> [DATA LISTING]
*** Block opens ***

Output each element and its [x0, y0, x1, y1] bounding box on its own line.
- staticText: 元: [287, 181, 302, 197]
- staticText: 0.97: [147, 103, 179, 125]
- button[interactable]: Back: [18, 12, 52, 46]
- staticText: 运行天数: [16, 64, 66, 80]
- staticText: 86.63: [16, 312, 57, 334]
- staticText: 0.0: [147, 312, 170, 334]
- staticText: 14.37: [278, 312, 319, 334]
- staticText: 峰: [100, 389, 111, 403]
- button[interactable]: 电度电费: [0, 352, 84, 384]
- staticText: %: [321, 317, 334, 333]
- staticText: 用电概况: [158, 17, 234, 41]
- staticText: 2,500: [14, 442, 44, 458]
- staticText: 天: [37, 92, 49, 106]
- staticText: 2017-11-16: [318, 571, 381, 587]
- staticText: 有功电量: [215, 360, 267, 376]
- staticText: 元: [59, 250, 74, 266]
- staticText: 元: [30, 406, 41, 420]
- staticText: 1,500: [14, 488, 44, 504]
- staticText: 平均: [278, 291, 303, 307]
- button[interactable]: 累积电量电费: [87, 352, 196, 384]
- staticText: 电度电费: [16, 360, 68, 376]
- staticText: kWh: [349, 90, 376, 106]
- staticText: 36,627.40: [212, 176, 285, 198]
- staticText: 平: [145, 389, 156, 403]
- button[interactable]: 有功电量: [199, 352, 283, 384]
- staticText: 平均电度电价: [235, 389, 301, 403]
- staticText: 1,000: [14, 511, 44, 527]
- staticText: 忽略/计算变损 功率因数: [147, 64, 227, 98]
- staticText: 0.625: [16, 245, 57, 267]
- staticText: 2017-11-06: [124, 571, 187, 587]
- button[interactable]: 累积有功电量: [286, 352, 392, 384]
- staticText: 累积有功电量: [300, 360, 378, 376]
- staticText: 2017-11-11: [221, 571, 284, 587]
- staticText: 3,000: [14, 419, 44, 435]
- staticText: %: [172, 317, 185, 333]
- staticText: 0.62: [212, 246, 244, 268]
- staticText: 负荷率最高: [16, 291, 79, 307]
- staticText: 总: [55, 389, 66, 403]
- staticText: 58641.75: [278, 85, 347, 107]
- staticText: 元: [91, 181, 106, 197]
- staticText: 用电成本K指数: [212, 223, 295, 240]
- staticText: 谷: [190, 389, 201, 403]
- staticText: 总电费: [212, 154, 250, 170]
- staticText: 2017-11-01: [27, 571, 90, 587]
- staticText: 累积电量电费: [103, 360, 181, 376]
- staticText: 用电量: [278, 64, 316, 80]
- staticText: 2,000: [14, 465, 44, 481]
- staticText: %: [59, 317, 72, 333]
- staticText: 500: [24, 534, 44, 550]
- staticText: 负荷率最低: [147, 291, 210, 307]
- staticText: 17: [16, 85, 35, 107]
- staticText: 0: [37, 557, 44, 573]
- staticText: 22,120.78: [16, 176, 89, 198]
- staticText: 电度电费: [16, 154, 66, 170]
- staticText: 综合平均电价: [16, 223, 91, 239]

*** Block closes ***
*** Block opens ***

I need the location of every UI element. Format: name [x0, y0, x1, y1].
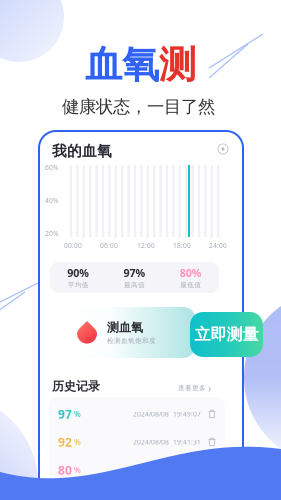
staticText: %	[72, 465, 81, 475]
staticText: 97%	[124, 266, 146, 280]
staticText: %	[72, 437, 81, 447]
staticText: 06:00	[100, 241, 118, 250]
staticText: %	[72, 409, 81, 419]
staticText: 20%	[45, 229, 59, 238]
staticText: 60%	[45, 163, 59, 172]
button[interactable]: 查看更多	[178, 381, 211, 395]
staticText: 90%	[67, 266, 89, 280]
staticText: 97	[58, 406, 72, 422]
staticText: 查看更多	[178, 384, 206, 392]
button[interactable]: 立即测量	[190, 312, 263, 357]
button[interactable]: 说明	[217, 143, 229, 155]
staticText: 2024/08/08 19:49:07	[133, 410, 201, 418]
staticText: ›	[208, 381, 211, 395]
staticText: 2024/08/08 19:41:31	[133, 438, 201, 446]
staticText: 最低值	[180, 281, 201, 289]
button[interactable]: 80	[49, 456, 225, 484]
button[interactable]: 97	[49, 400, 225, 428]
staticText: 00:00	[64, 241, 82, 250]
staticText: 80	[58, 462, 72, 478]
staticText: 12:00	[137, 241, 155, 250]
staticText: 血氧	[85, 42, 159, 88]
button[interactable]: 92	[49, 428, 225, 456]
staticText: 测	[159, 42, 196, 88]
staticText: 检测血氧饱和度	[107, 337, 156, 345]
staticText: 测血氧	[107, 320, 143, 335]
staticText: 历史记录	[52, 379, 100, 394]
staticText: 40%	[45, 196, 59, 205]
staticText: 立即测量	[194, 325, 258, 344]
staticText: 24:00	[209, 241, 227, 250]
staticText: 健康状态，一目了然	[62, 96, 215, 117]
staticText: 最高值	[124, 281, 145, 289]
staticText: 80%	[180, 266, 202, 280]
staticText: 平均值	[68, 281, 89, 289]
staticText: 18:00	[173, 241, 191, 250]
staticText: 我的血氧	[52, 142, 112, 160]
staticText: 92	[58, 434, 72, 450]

*** Block closes ***
*** Block opens ***

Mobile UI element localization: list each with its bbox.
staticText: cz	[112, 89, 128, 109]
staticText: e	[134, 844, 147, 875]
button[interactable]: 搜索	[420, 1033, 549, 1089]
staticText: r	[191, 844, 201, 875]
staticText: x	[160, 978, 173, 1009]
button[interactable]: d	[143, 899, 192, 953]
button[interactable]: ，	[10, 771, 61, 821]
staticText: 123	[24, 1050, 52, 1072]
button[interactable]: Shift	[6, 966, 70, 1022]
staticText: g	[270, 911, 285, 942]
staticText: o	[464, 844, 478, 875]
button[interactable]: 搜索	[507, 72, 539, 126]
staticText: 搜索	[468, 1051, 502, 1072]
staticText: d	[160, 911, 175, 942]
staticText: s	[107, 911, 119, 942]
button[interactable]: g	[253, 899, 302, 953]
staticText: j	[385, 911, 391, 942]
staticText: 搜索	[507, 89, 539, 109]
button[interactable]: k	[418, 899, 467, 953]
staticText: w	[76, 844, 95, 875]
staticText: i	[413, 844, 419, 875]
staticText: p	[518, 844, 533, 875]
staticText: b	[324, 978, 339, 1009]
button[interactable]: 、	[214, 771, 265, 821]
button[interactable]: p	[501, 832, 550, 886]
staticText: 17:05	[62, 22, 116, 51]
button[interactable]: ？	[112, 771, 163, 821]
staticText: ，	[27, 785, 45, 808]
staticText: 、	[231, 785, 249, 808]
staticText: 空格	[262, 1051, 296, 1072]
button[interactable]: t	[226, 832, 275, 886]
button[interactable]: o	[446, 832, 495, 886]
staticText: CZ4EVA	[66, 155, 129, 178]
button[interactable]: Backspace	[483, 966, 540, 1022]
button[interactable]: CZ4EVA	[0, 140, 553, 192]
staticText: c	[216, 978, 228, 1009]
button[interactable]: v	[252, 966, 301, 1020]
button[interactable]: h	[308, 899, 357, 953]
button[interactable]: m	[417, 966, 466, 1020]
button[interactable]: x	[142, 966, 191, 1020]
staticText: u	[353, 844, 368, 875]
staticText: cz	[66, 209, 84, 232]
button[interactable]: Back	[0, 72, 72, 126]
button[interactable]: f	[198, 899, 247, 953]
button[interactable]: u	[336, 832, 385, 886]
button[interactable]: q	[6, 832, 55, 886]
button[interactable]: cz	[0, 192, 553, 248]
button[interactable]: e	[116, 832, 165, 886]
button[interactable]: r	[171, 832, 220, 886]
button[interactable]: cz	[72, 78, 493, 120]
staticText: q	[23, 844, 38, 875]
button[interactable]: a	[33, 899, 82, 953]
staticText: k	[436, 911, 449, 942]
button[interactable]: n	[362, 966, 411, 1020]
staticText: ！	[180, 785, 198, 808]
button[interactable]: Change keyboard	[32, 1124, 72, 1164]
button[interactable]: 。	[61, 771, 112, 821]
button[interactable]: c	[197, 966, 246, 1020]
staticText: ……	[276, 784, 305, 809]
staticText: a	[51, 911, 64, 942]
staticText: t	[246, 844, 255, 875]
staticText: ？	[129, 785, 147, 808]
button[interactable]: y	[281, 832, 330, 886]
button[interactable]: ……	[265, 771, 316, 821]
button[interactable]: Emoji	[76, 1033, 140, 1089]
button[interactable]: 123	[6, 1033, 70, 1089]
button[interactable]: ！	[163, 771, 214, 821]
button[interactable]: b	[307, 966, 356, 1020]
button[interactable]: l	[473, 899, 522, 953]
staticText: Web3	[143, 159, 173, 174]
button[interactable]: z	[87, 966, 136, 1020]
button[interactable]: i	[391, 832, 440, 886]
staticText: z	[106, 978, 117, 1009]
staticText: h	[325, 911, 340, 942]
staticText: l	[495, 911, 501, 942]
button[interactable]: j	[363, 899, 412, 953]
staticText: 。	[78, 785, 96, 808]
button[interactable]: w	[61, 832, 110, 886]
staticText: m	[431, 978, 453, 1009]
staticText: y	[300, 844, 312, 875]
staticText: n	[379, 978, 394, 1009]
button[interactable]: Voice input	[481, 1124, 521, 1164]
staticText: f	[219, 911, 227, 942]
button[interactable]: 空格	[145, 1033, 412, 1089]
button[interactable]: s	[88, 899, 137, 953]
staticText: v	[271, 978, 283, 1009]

*** Block closes ***

> [TASK REQUIREMENTS] All lines with the word "each" must be located in the data and copied.

> [COMPLETED TASK]
Output each element and its [x0, y0, x1, y1] bounding box on its own line.
Mobile UI element localization: list each with its bbox.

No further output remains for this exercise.